##### SOURCE DATA
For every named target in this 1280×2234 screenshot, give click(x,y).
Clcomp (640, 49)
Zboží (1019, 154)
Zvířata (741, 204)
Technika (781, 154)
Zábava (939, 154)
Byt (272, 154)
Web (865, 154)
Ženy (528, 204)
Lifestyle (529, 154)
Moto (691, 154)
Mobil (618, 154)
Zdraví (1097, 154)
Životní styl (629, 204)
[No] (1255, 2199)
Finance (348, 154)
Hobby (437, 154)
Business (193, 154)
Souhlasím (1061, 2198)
##########
- _EXERCISE REQUIREMENTS_
Quote only the lines from the one containing "Zábava (939, 154)" through the final line of the records, with both ends included.

- _SOLUTION_
Zábava (939, 154)
Byt (272, 154)
Web (865, 154)
Ženy (528, 204)
Lifestyle (529, 154)
Moto (691, 154)
Mobil (618, 154)
Zdraví (1097, 154)
Životní styl (629, 204)
[No] (1255, 2199)
Finance (348, 154)
Hobby (437, 154)
Business (193, 154)
Souhlasím (1061, 2198)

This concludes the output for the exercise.